_PROBLEM STATEMENT_
Stop after the line holding "develop at different stages of". Repeat exactly every line before it in the records below, that line too, and leave out the pictures.

Start of DATA TO EXAMINE

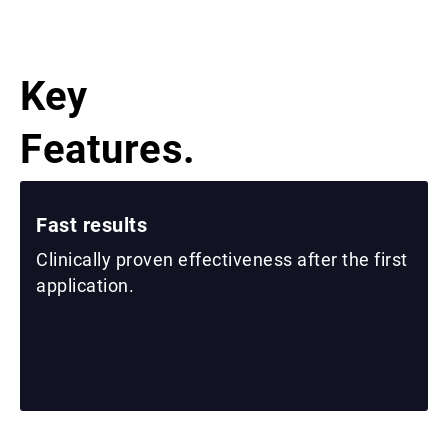
Key
Features.
Fast results
Clinically proven effectiveness after the first
application.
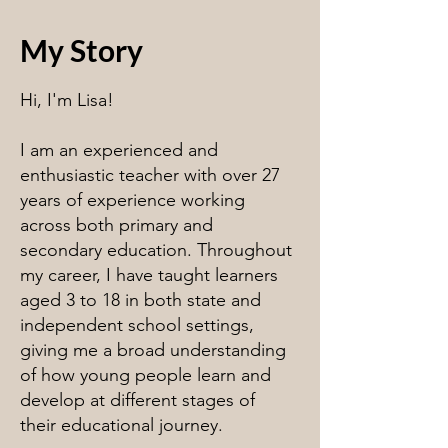
My Story
Hi, I'm Lisa!
I am an experienced and
enthusiastic teacher with over 27
years of experience working
across both primary and
secondary education. Throughout
my career, I have taught learners
aged 3 to 18 in both state and
independent school settings,
giving me a broad understanding
of how young people learn and
develop at different stages of
their educational journey.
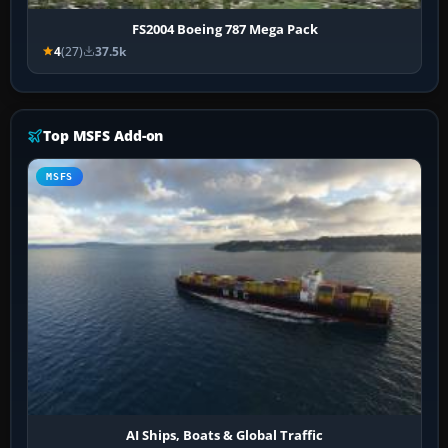
FS2004 Boeing 787 Mega Pack
4
(27)
37.5k
Top MSFS Add-on
MSFS
AI Ships, Boats & Global Traffic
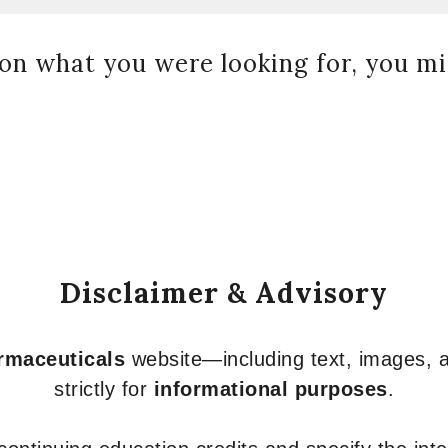
on what you were looking for, you mig
Disclaimer & Advisory
armaceuticals
website—including text, images, a
strictly for
informational purposes
.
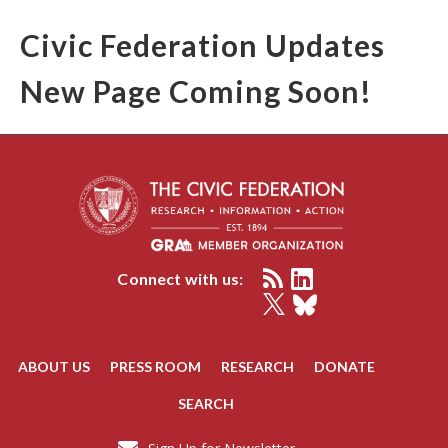
Civic Federation Updates
New Page Coming Soon!
Connect with us:
ABOUT US
PRESS ROOM
RESEARCH
DONATE
SEARCH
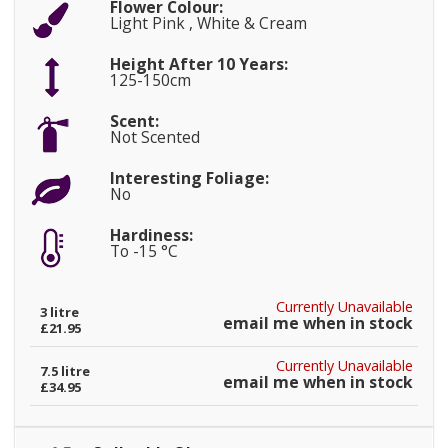
Flower Colour:
Light Pink , White & Cream
Height After 10 Years:
125-150cm
Scent:
Not Scented
Interesting Foliage:
No
Hardiness:
To -15 °C
Currently Unavailable
3 litre
email me when in stock
£21.95
Currently Unavailable
7.5 litre
email me when in stock
£34.95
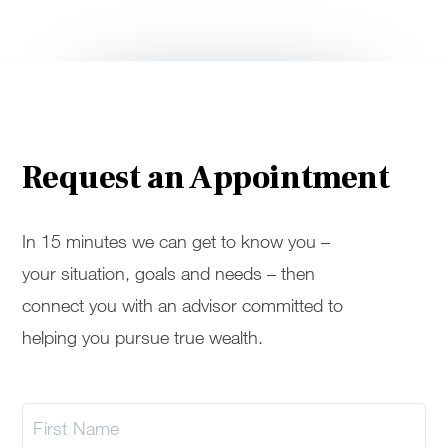
Request an Appointment
In 15 minutes we can get to know you –
your situation, goals and needs – then
connect you with an advisor committed to
helping you pursue true wealth.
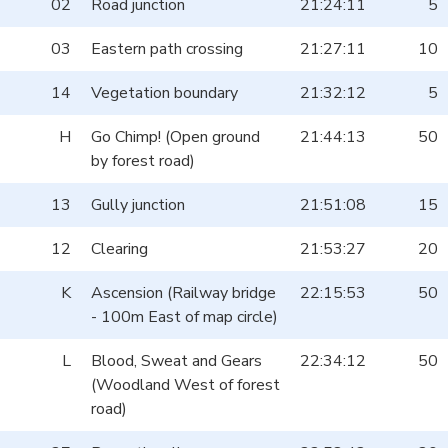
02
Road junction
21:24:11
5
03
Eastern path crossing
21:27:11
10
14
Vegetation boundary
21:32:12
5
H
Go Chimp! (Open ground
21:44:13
50
by forest road)
13
Gully junction
21:51:08
15
12
Clearing
21:53:27
20
K
Ascension (Railway bridge
22:15:53
50
- 100m East of map circle)
L
Blood, Sweat and Gears
22:34:12
50
(Woodland West of forest
road)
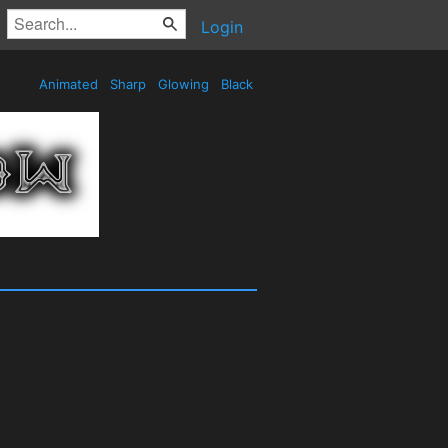
Login
Animated
Sharp
Glowing
Black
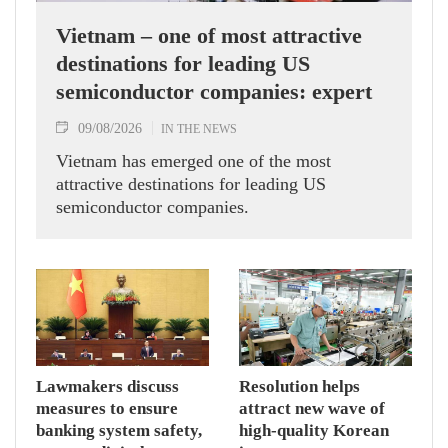
Vietnam – one of most attractive
destinations for leading US
semiconductor companies: expert
09/08/2026
IN THE NEWS
Vietnam has emerged one of the most
attractive destinations for leading US
semiconductor companies.
Lawmakers discuss
Resolution helps
measures to ensure
attract new wave of
banking system safety,
high-quality Korean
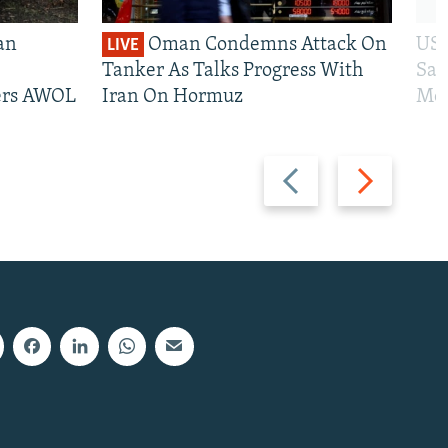
an
Oman Condemns Attack On
US 
LIVE
Tanker As Talks Progress With
San
iers AWOL
Iran On Hormuz
Mos
Previous
Next
slide
slide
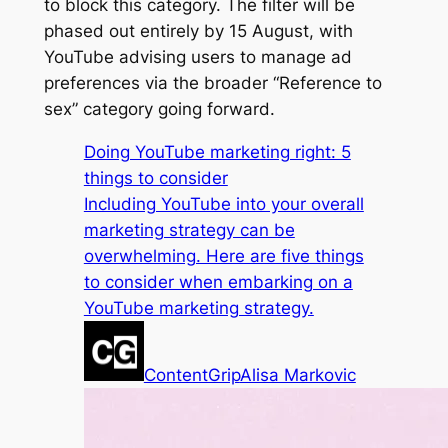
to block this category. The filter will be
phased out entirely by 15 August, with
YouTube advising users to manage ad
preferences via the broader “Reference to
sex” category going forward.
Doing YouTube marketing right: 5
things to consider
Including YouTube into your overall
marketing strategy can be
overwhelming. Here are five things
to consider when embarking on a
YouTube marketing strategy.
ContentGrip
Alisa Markovic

End of DATA TO EXAMINE

_ANSWER FOR THE TASK_
Key
Features.
Fast results
Clinically proven effectiveness after the first
application.
My Story
Hi, I'm Lisa!
I am an experienced and
enthusiastic teacher with over 27
years of experience working
across both primary and
secondary education. Throughout
my career, I have taught learners
aged 3 to 18 in both state and
independent school settings,
giving me a broad understanding
of how young people learn and
develop at different stages of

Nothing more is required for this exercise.